Die 19-Jährige sei eine „eine Art Aufpasserin“ gewesen
Laut BKA stammen die meisten Opfer der Zwangsprostitution hierzulande aus Deutschland, gefolgt von Ländern in Ost- und Südosteuropa. Häufig, so die Polizeisprecherin, beherrschten die Opfer kein oder nur wenig Deutsch; laut Anklage war das auch bei Simona P. so. Sie sei in Deutschland mithin auf die Angeschuldigten angewiesen gewesen, erklärt der Staatsanwalt bei Gericht.
Nachdem der Vorsitzende Richter ihnen mildere Strafen in Aussicht gestellt hat, räumen alle Angeklagten die Vorwürfe ein. Simona P. bleibt deswegen eine erneute Aussage erspart. Zu den Umständen haben die Angeklagten in ihren Erklärungen indes wenig Erhellendes beizutragen, nur die 19-Jährige äußert sich über ihren Verteidiger etwas aufschlussreicher.
Während die ältere Angeklagte über lange Zeit Simona P.s Profil auf einer Internetseite betrieben und Verhandlungen mit Freiern geführt hat, betreute die jüngere Beschuldigte P. vor Ort, trieb Einnahmen ein – und sprang selbst als Prostituierte ein, wenn P. ausgebucht war. Ihr Vater, der Mitangeklagte, habe ihr Versprechungen zu einem schönen Leben in Deutschland gemacht, lässt sie erklären. Sie habe sich „blenden lassen“ und „schlicht und ergreifend mitgemacht“. Aufgefallen sind sie und Simona P. der Kriminalpolizei, weil beide in ihren Internetprofilen extrem jung wirkten. Eine anschließende Kontrolle stieß die Ermittlungen an.

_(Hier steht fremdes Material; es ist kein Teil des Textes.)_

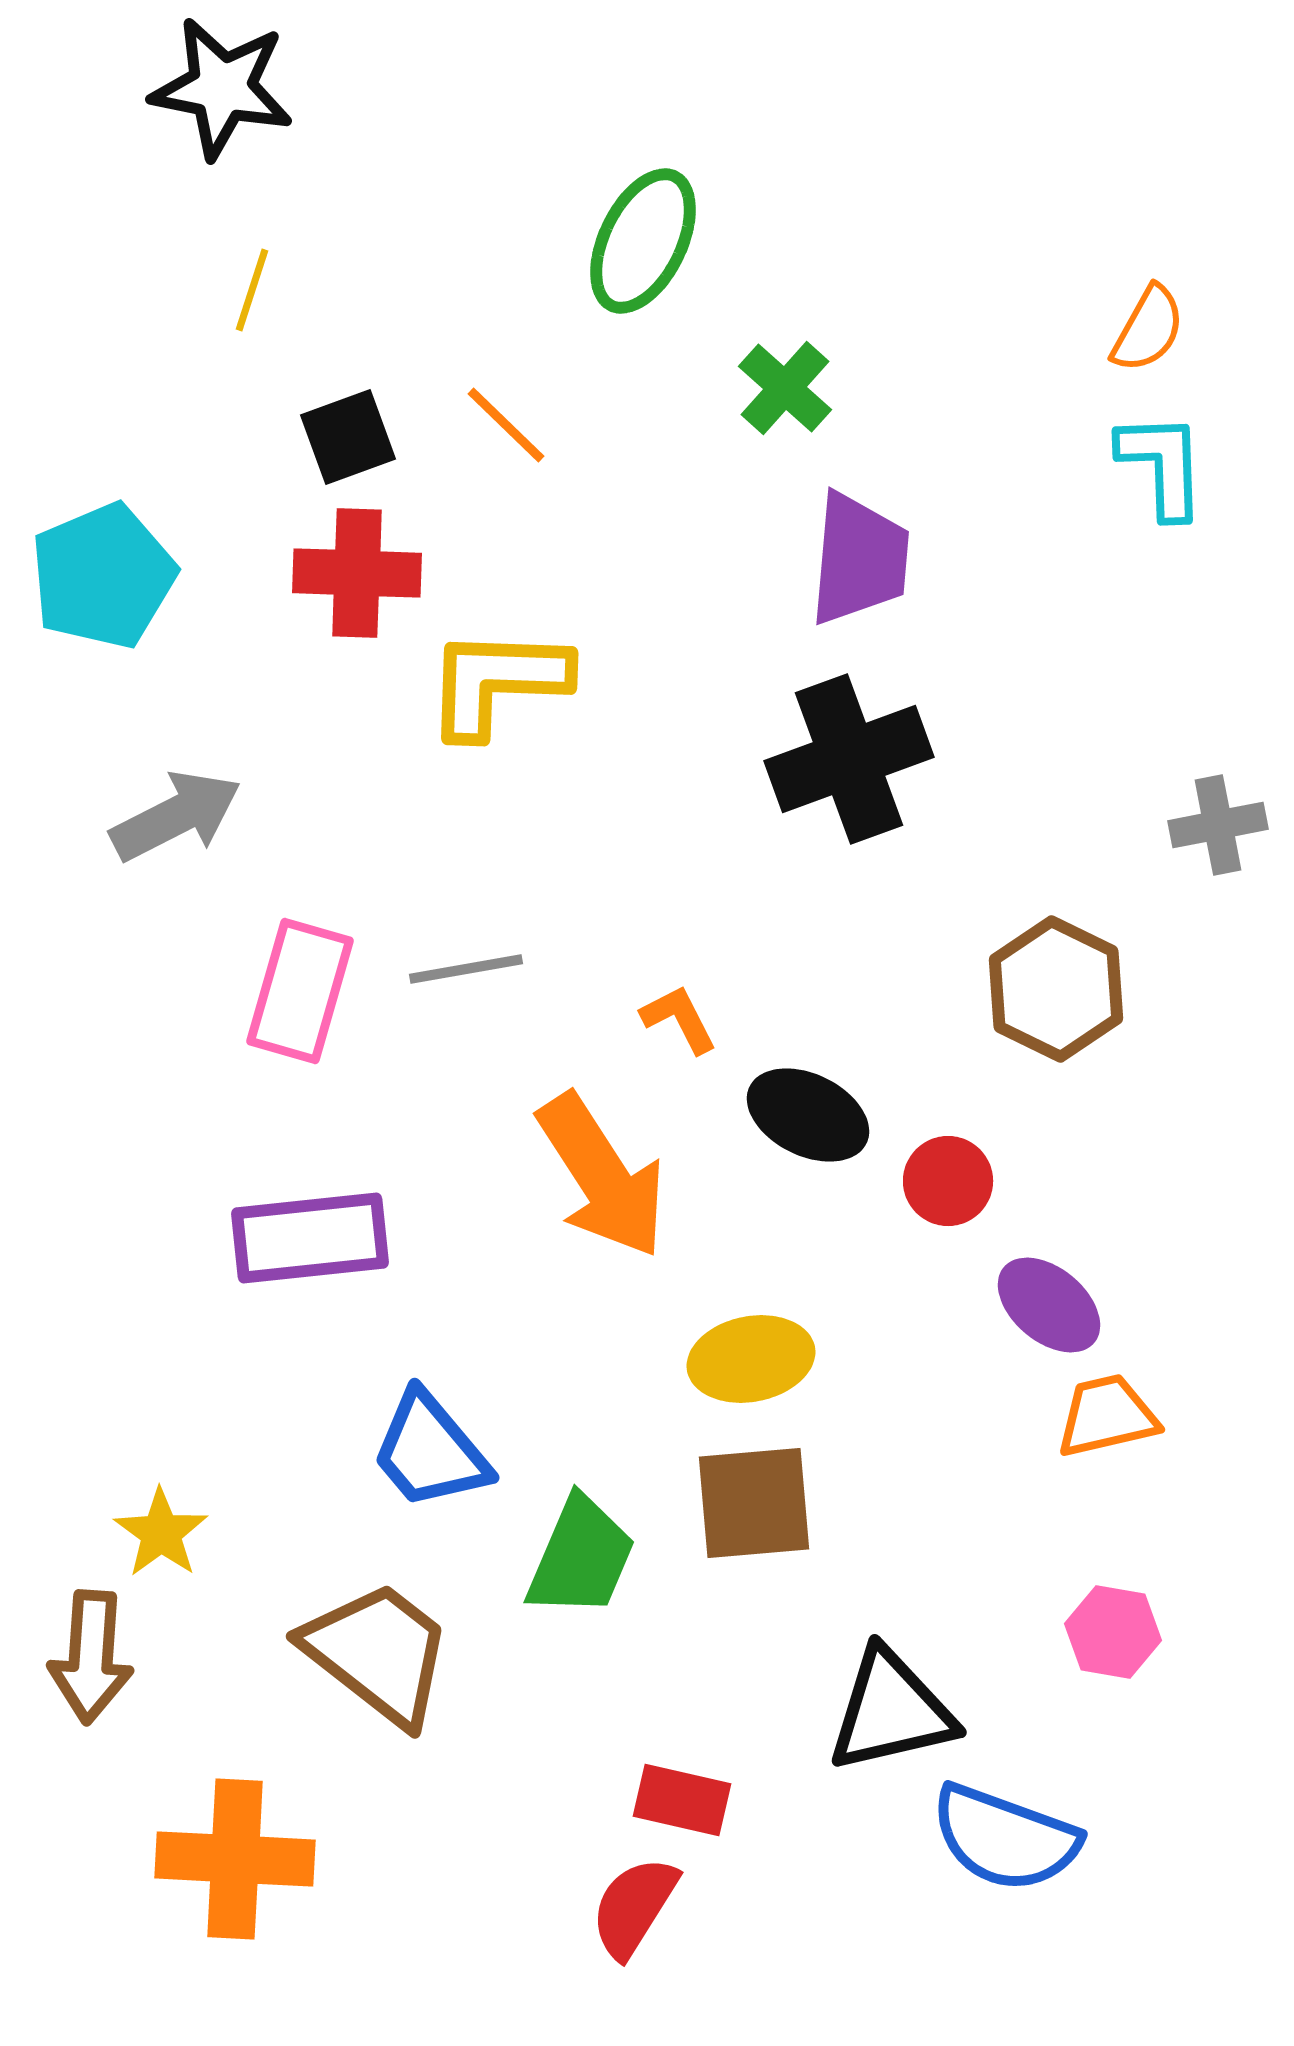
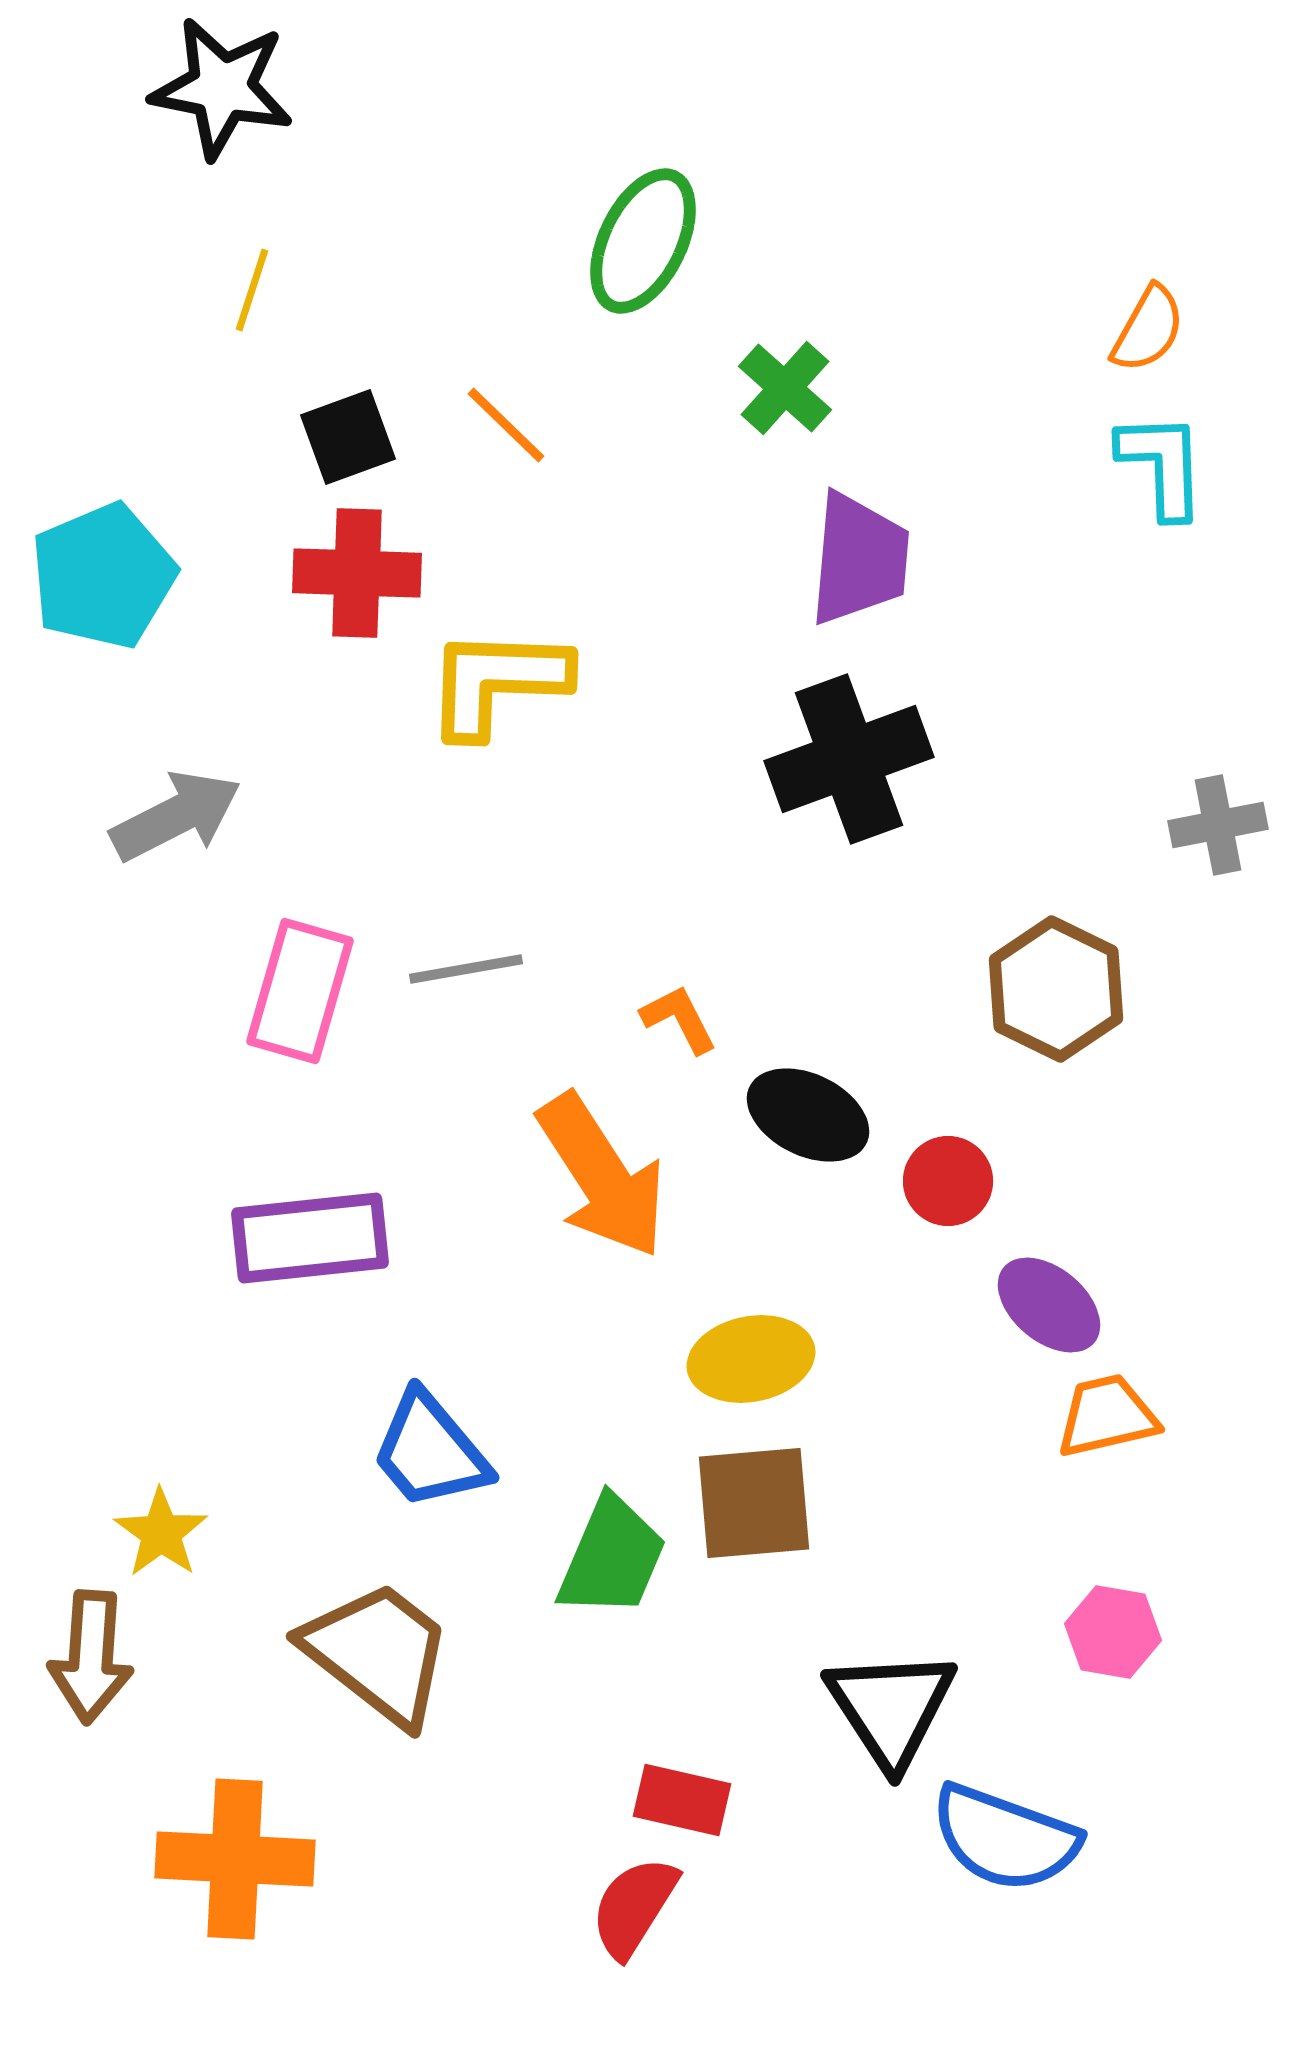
green trapezoid: moved 31 px right
black triangle: moved 3 px up; rotated 50 degrees counterclockwise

Die leitende Ermittlerin nennt die 19-jährige Angeklagte vor Gericht „eine Art Aufpasserin“. Die ältere Angeklagte habe wie eine „Managerin“ agiert. Und ihr Partner als „Organisator“ Zimmer angemietet. Für Simona P. – aber auch für seine Tochter.

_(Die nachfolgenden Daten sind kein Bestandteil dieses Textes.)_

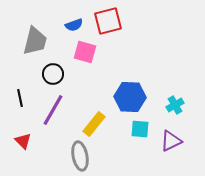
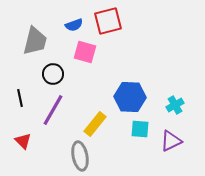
yellow rectangle: moved 1 px right
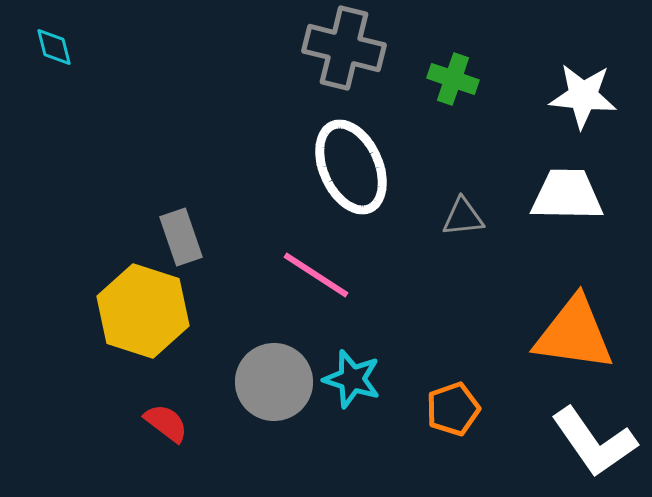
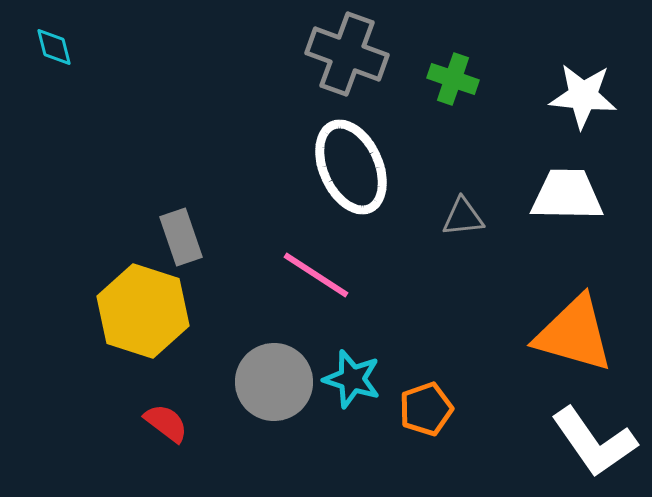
gray cross: moved 3 px right, 6 px down; rotated 6 degrees clockwise
orange triangle: rotated 8 degrees clockwise
orange pentagon: moved 27 px left
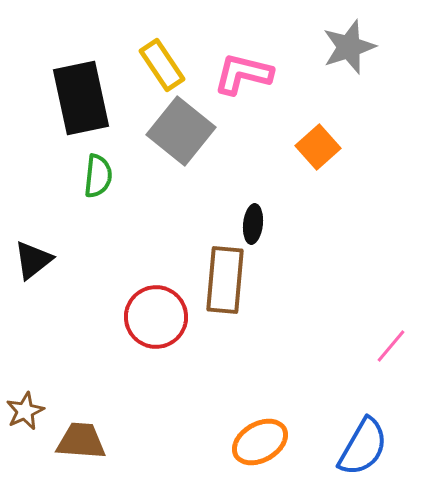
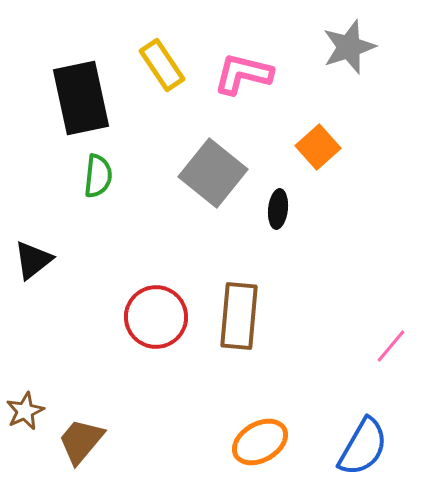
gray square: moved 32 px right, 42 px down
black ellipse: moved 25 px right, 15 px up
brown rectangle: moved 14 px right, 36 px down
brown trapezoid: rotated 54 degrees counterclockwise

Den Mann verurteilt das Gericht am Ende des Verhandlungstages wegen schwerer Zwangsprostitution und ausbeuterischer Zuhälterei zu dreieinhalb Jahren Haft, seine Partnerin zu zwei Jahren und neun Monaten. Die jüngere Angeklagte erhält wegen Beihilfe zur ausbeuterischen Zuhälterei eine Bewährungsstrafe von neun Monaten.

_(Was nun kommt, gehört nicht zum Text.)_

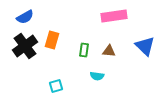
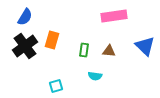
blue semicircle: rotated 30 degrees counterclockwise
cyan semicircle: moved 2 px left
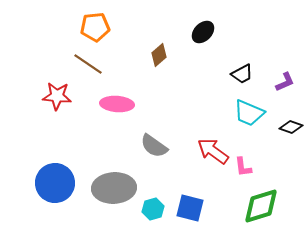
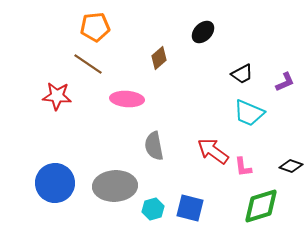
brown diamond: moved 3 px down
pink ellipse: moved 10 px right, 5 px up
black diamond: moved 39 px down
gray semicircle: rotated 44 degrees clockwise
gray ellipse: moved 1 px right, 2 px up
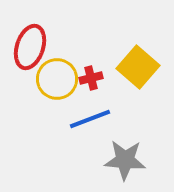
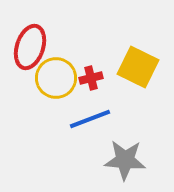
yellow square: rotated 15 degrees counterclockwise
yellow circle: moved 1 px left, 1 px up
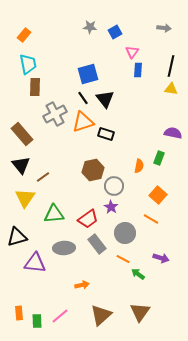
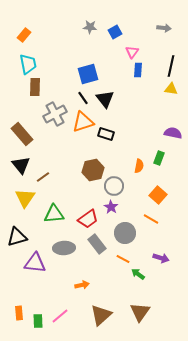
green rectangle at (37, 321): moved 1 px right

Simona P. lebt nach Angaben der Polizistin wieder in Ungarn. Sie erhalte Unterstützung von einer Hilfsorganisation, habe sich von ihrer Familie gelöst und arbeite in einer Fabrik.
Hilfe finden Betroffene in Bayern etwa bei der Fachberatungsstelle Jadwiga in München und Nürnberg oder dem Verein Solwodi mit sechs Standorten, aber auch bei der Polizei.